- Opening Delimiter -

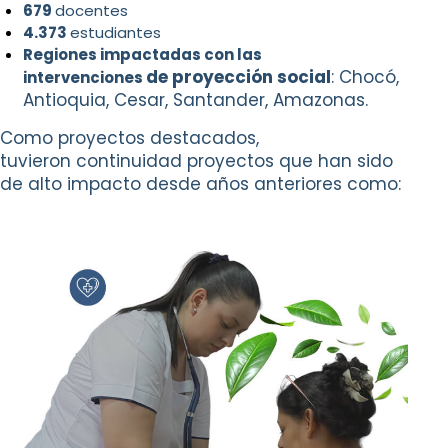
679
docentes
4.373
estudiantes
Regiones impactadas con las
de proyección social
: Chocó,
intervenciones
Antioquia, Cesar,
Santander, Amazonas.
Como proyectos destacados,
tuvieron
continuidad proyectos que han sido
de alto
impacto desde años anteriores como:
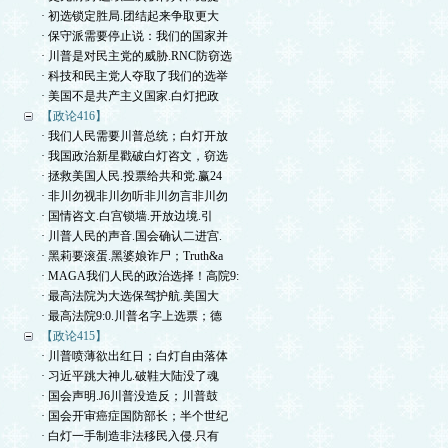
· 初选锁定胜局.团结起来争取更大
· 保守派需要停止说：我们的国家并
· 川普是对民主党的威胁.RNC防窃选
· 科技和民主党人夺取了我们的选举
· 美国不是共产主义国家.白灯把政
【政论416】
· 我们人民需要川普总统；白灯开放
· 我国政治新星戳破白灯咨文，窃选
· 拯救美国人民.投票给共和党.赢24
· 非川勿视非川勿听非川勿言非川勿
· 国情咨文.白宫锁墙.开放边境.引
· 川普人民的声音.国会确认二进宫.
· 黑莉要滚蛋.黑婆娘诈尸；Truth&a
· MAGA我们人民的政治选择！高院9:
· 最高法院为大选保驾护航.美国大
· 最高法院9:0.川普名字上选票；德
【政论415】
· 川普喷薄欲出红日；白灯自由落体
· 习近平跳大神儿.破鞋大陆没了魂
· 国会声明.J6川普没造反；川普鼓
· 国会开审癌症国防部长；半个世纪
· 白灯一手制造非法移民入侵.只有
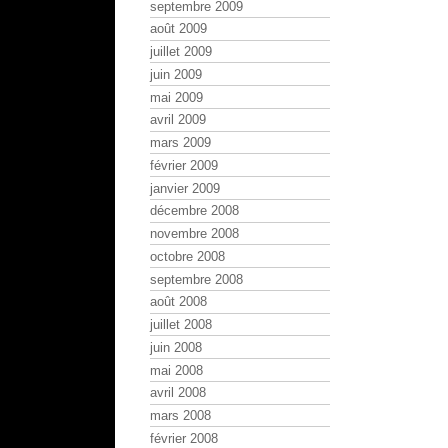
septembre 2009
août 2009
juillet 2009
juin 2009
mai 2009
avril 2009
mars 2009
février 2009
janvier 2009
décembre 2008
novembre 2008
octobre 2008
septembre 2008
août 2008
juillet 2008
juin 2008
mai 2008
avril 2008
mars 2008
février 2008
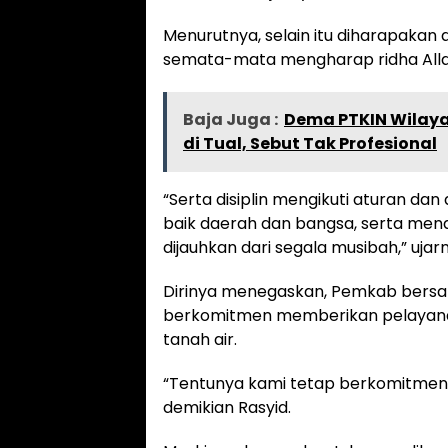
Menurutnya, selain itu diharapakan
semata-mata mengharap ridha All
Baja Juga :
Dema PTKIN Wilaya
di Tual, Sebut Tak Profesional
“Serta disiplin mengikuti aturan da
baik daerah dan bangsa, serta men
dijauhkan dari segala musibah,” ujar
Dirinya menegaskan, Pemkab bersa
berkomitmen memberikan pelayanan
tanah air.
“Tentunya kami tetap berkomitmen 
demikian Rasyid.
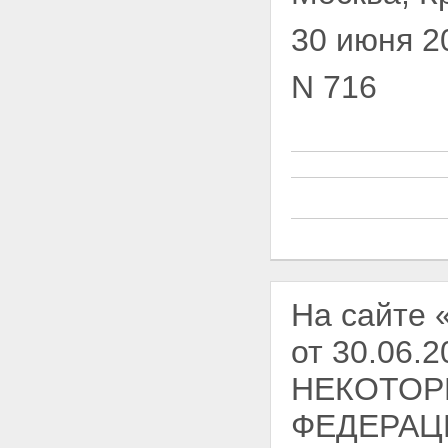
30 июня 2
N 716
На сайте 
от 30.06
НЕКОТОР
ФЕДЕРАЦ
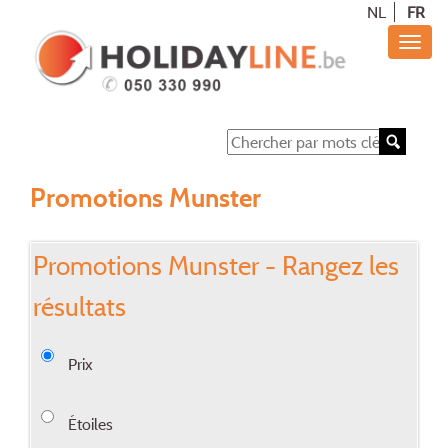
NL
FR
Promotions Munster
Promotions Munster - Rangez les
résultats
Prix
Étoiles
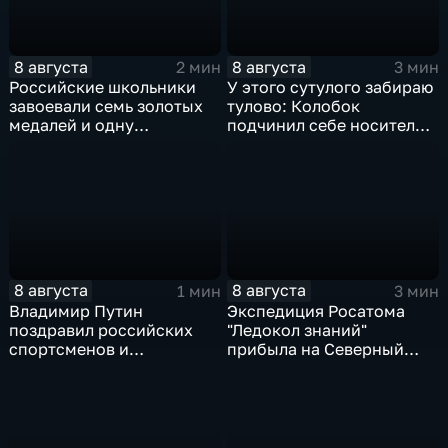
8 августа
8 августа
2 мин
3 мин
Российские школьники
У этого сутулого забираю
завоевали семь золотых
тулово: Колобок
медалей и одну
подчинил себе носителя в
бронзовую на турнире по
новом сказочном
ИИ
блокбастере
8 августа
8 августа
1 мин
3 мин
Владимир Путин
Экспедиция Росатома
поздравил российских
"Ледокол знаний"
спортсменов и
прибыла на Северный
физкультурников с
полюс
профессиональным
праздником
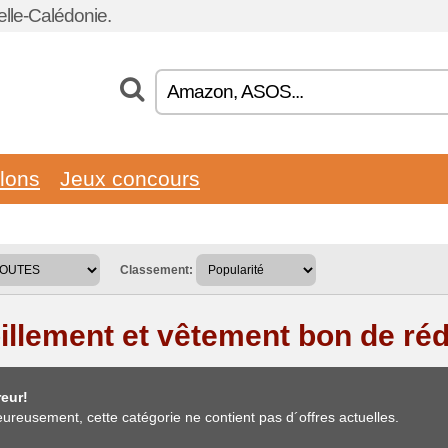
lle-Calédonie.
llons
Jeux concours
Classement:
illement et vêtement bon de ré
eur!
ureusement, cette catégorie ne contient pas d´offres actuelles.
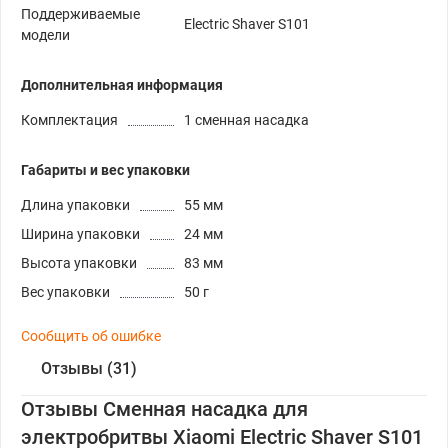
Поддерживаемые
Electric Shaver S101
модели
Дополнительная информация
Комплектация
1 сменная насадка
Габариты и вес упаковки
Длина упаковки
55 мм
Ширина упаковки
24 мм
Высота упаковки
83 мм
Вес упаковки
50 г
Сообщить об ошибке
Отзывы (31)
Отзывы Сменная насадка для
электробритвы Xiaomi Electric Shaver S101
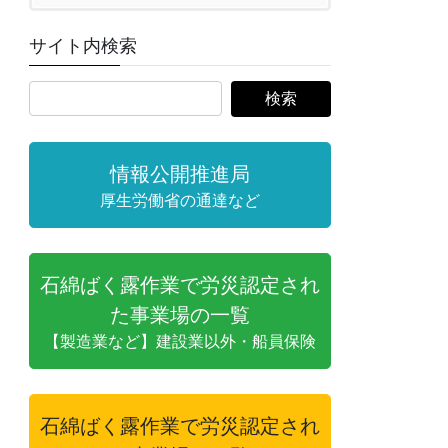
サイト内検索
情報公開推進局
厚生労働省の通達など
石綿ばく露作業で労災認定され
た事業場の一覧
【製造業など】建設業以外・船員保険
石綿ばく露作業で労災認定され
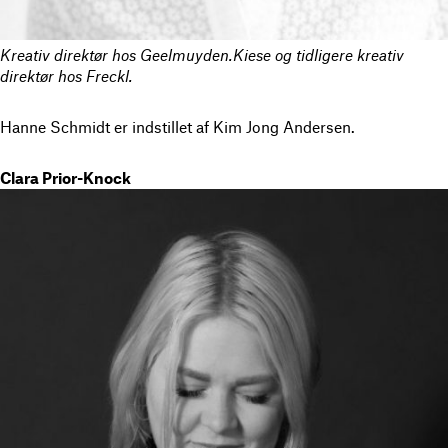
Kreativ direktør hos Geelmuyden.Kiese og t
idligere kreativ
direktør hos Freckl.
Hanne Schmidt er indstillet af Kim Jong Andersen.
Clara Prior-Knock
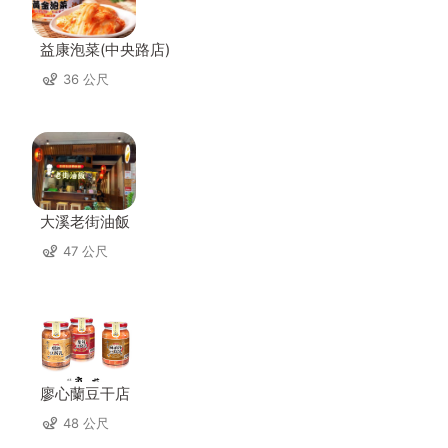
益康泡菜(中央路店)
36 公尺
大溪老街油飯
47 公尺
廖心蘭豆干店
48 公尺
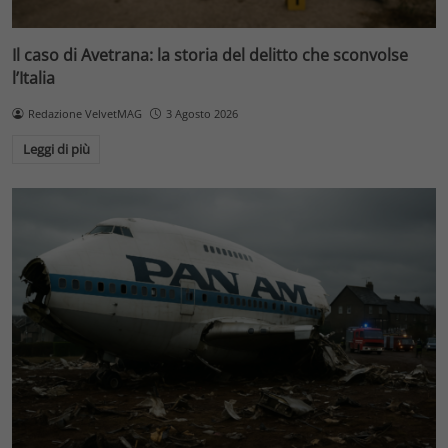
Il caso di Avetrana: la storia del delitto che sconvolse
l’Italia
Redazione VelvetMAG
3 Agosto 2026
Leggi di più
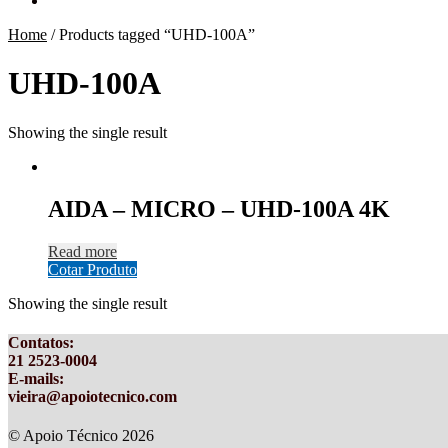
Home
/
Products tagged “UHD-100A”
UHD-100A
Showing the single result
AIDA – MICRO – UHD-100A 4K
Read more
Cotar Produto
Showing the single result
Contatos
:
21 2523-0004
E-mails:
vieira@apoiotecnico.com
© Apoio Técnico 2026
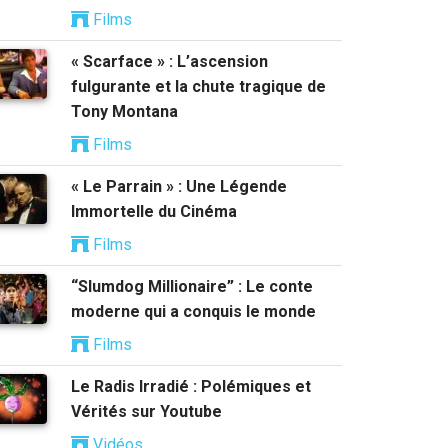
Films
« Scarface » : L’ascension
fulgurante et la chute tragique de
Tony Montana
Films
« Le Parrain » : Une Légende
Immortelle du Cinéma
Films
“Slumdog Millionaire” : Le conte
moderne qui a conquis le monde
Films
Le Radis Irradié : Polémiques et
Vérités sur Youtube
Vidéos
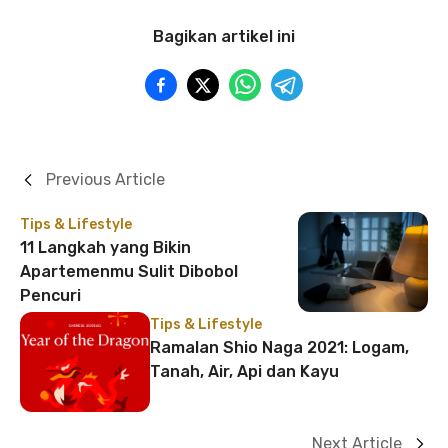
Bagikan artikel ini
Previous Article
Tips & Lifestyle
11 Langkah yang Bikin
Apartemenmu Sulit Dibobol
Pencuri
Tips & Lifestyle
Ramalan Shio Naga 2021: Logam,
Tanah, Air, Api dan Kayu
Next Article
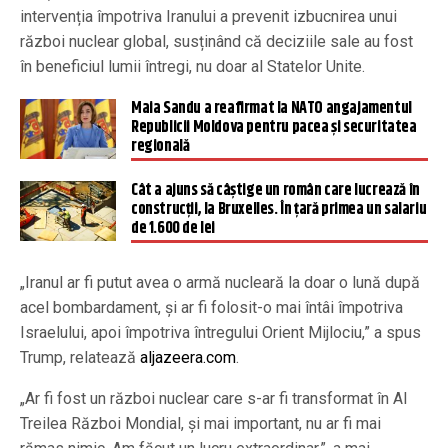
intervenția împotriva Iranului a prevenit izbucnirea unui
război nuclear global, susținând că deciziile sale au fost
în beneficiul lumii întregi, nu doar al Statelor Unite.
Maia Sandu a reafirmat la NATO angajamentul
Republicii Moldova pentru pacea şi securitatea
regională
Cât a ajuns să câștige un român care lucrează în
construcții, la Bruxelles. În țară primea un salariu
de 1.600 de lei
„Iranul ar fi putut avea o armă nucleară la doar o lună după
acel bombardament, și ar fi folosit-o mai întâi împotriva
Israelului, apoi împotriva întregului Orient Mijlociu,” a spus
Trump, relatează
aljazeera.com
.
„Ar fi fost un război nuclear care s-ar fi transformat în Al
Treilea Război Mondial, și mai important, nu ar fi mai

- Closing Delimiter -

Everything in the data except the pictures must appear in your answer unchanged.

679
docentes
4.373
estudiantes
Regiones impactadas con las
de proyección social
: Chocó,
intervenciones
Antioquia, Cesar,
Santander, Amazonas.
Como proyectos destacados,
tuvieron
continuidad proyectos que han sido
de alto
impacto desde años anteriores como:
· 初选锁定胜局.团结起来争取更大
· 保守派需要停止说：我们的国家并
· 川普是对民主党的威胁.RNC防窃选
· 科技和民主党人夺取了我们的选举
· 美国不是共产主义国家.白灯把政
【政论416】
· 我们人民需要川普总统；白灯开放
· 我国政治新星戳破白灯咨文，窃选
· 拯救美国人民.投票给共和党.赢24
· 非川勿视非川勿听非川勿言非川勿
· 国情咨文.白宫锁墙.开放边境.引
· 川普人民的声音.国会确认二进宫.
· 黑莉要滚蛋.黑婆娘诈尸；Truth&a
· MAGA我们人民的政治选择！高院9:
· 最高法院为大选保驾护航.美国大
· 最高法院9:0.川普名字上选票；德
【政论415】
· 川普喷薄欲出红日；白灯自由落体
· 习近平跳大神儿.破鞋大陆没了魂
· 国会声明.J6川普没造反；川普鼓
· 国会开审癌症国防部长；半个世纪
· 白灯一手制造非法移民入侵.只有
septembre 2009
août 2009
juillet 2009
juin 2009
mai 2009
avril 2009
mars 2009
février 2009
janvier 2009
décembre 2008
novembre 2008
octobre 2008
septembre 2008
août 2008
juillet 2008
juin 2008
mai 2008
avril 2008
mars 2008
février 2008
Menurutnya, selain itu diharapakan
semata-mata mengharap ridha All
Baja Juga :
Dema PTKIN Wilaya
di Tual, Sebut Tak Profesional
“Serta disiplin mengikuti aturan da
baik daerah dan bangsa, serta men
dijauhkan dari segala musibah,” ujar
Dirinya menegaskan, Pemkab bersa
berkomitmen memberikan pelayanan
tanah air.
“Tentunya kami tetap berkomitmen 
demikian Rasyid.
30 июня 2
N 716
На сайте 
от 30.06
НЕКОТОР
ФЕДЕРАЦ
NL
FR
Promotions Munster
Promotions Munster - Rangez les
résultats
Prix
Étoiles
8 августа
8 августа
2 мин
3 мин
Российские школьники
У этого сутулого забираю
завоевали семь золотых
тулово: Колобок
медалей и одну
подчинил себе носителя в
бронзовую на турнире по
новом сказочном
ИИ
блокбастере
8 августа
8 августа
1 мин
3 мин
Владимир Путин
Экспедиция Росатома
поздравил российских
"Ледокол знаний"
спортсменов и
прибыла на Северный
физкультурников с
полюс
профессиональным
праздником
lle-Calédonie.
llons
Jeux concours
Classement:
illement et vêtement bon de ré
eur!
ureusement, cette catégorie ne contient pas d´offres actuelles.
Поддерживаемые
Electric Shaver S101
модели
Дополнительная информация
Комплектация
1 сменная насадка
Габариты и вес упаковки
Длина упаковки
55 мм
Ширина упаковки
24 мм
Высота упаковки
83 мм
Вес упаковки
50 г
Сообщить об ошибке
Отзывы (31)
Отзывы Сменная насадка для
электробритвы Xiaomi Electric Shaver S101
サイト内検索
情報公開推進局
厚生労働省の通達など
石綿ばく露作業で労災認定され
た事業場の一覧
【製造業など】建設業以外・船員保険
石綿ばく露作業で労災認定され
Kreativ direktør hos Geelmuyden.Kiese og t
idligere kreativ
direktør hos Freckl.
Hanne Schmidt er indstillet af Kim Jong Andersen.
Clara Prior-Knock
益康泡菜(中央路店)
36 公尺
大溪老街油飯
47 公尺
廖心蘭豆干店
48 公尺
Il caso di Avetrana: la storia del delitto che sconvolse
l’Italia
Redazione VelvetMAG
3 Agosto 2026
Leggi di più
Home
/
Products tagged “UHD-100A”
UHD-100A
Showing the single result
AIDA – MICRO – UHD-100A 4K
Read more
Cotar Produto
Showing the single result
Contatos
:
21 2523-0004
E-mails:
vieira@apoiotecnico.com
© Apoio Técnico 2026
Films
« Scarface » : L’ascension
fulgurante et la chute tragique de
Tony Montana
Films
« Le Parrain » : Une Légende
Immortelle du Cinéma
Films
“Slumdog Millionaire” : Le conte
moderne qui a conquis le monde
Films
Le Radis Irradié : Polémiques et
Vérités sur Youtube
Vidéos
Bagikan artikel ini
Previous Article
Tips & Lifestyle
11 Langkah yang Bikin
Apartemenmu Sulit Dibobol
Pencuri
Tips & Lifestyle
Ramalan Shio Naga 2021: Logam,
Tanah, Air, Api dan Kayu
Next Article
intervenția împotriva Iranului a prevenit izbucnirea unui
război nuclear global, susținând că deciziile sale au fost
în beneficiul lumii întregi, nu doar al Statelor Unite.
Maia Sandu a reafirmat la NATO angajamentul
Republicii Moldova pentru pacea şi securitatea
regională
Cât a ajuns să câștige un român care lucrează în
construcții, la Bruxelles. În țară primea un salariu
de 1.600 de lei
„Iranul ar fi putut avea o armă nucleară la doar o lună după
acel bombardament, și ar fi folosit-o mai întâi împotriva
Israelului, apoi împotriva întregului Orient Mijlociu,” a spus
Trump, relatează
aljazeera.com
.
„Ar fi fost un război nuclear care s-ar fi transformat în Al
Treilea Război Mondial, și mai important, nu ar fi mai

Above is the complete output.